DERIDDER, LA (KPLC) - The shocking details of how two men allegedly plotted and carried out the murder of Jac Mayeux are unfolding as the trial of Terry Clarkson continues in DeRidder.
The State's key witness is a man who was fifteen and was watching as Mayeux was shot to death.
Darrell Bruce is nineteen now but he was only fifteen when he stood there and watched as Jac Mayeux was gunned down right before his eyes. James Ramsdell was the trigger man, but prosecutors say Clarkson, now on trial for first degree murder, was there helping every step of the way.
Bruce was on the witness stand all morning and again after lunch-- as Assistant D.A. Richard Morton questioned him about his actions and those of the two adults-- from planning and carrying out the murder to stealing Mayeux's money, guns, tools and other belongings and discussing lies they would tell to cover it up.
According to Bruce, the day before the murder, Clarkson was supposed to kill Mayeux with a hammer but didn't because he says Clarkson complained Mayeux wouldn't turn away from him.
While on the witness stand, Bruce testified how Ramsdell and Clarkson were drinking coffee as they talked about murdering Jac Mayeux.
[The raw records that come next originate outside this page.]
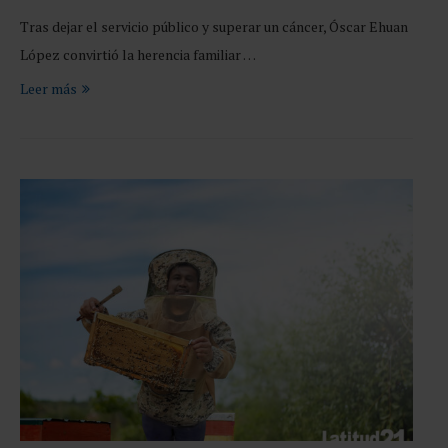
Tras dejar el servicio público y superar un cáncer, Óscar Ehuan
López convirtió la herencia familiar …
Leer más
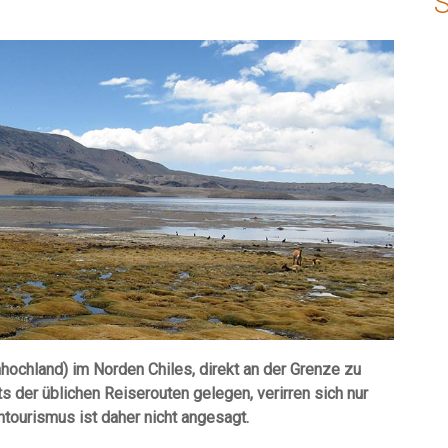
hochland) im Norden Chiles, direkt an der Grenze zu
ts der üblichen Reiserouten gelegen, verirren sich nur
tourismus ist daher nicht angesagt.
Bruce says Ramsdell said he wanted Mayeux's stuff and that Clarkson said he was okay with it.
Bruce also testified how Ramsdell buried the gun in the woods behind where they lived and how all three burned their clothing in a burn pile as instructed by Ramsdell.
The defense will try to attack Bruce's credibility and suggest he was no naive, innocent child-- but a troubled youth who had had problems with the law before.
Just as cross examination by the defense was about to get underway the state made a general objection to any questions about Bruce's criminal history as a juvenile... But the defense attorney David Wallace argues he's entitled to bring up anything that speaks to Bruce's credibility considering that he's the one and only witness who was there when Jac Mayeux was killed. @
The judge is expected to rule tomorrow on the state's objection.
The trial has a late start tomorrow of 1 p.m. so that court personnel can attend the funeral of retired Judge Buddy Stewart.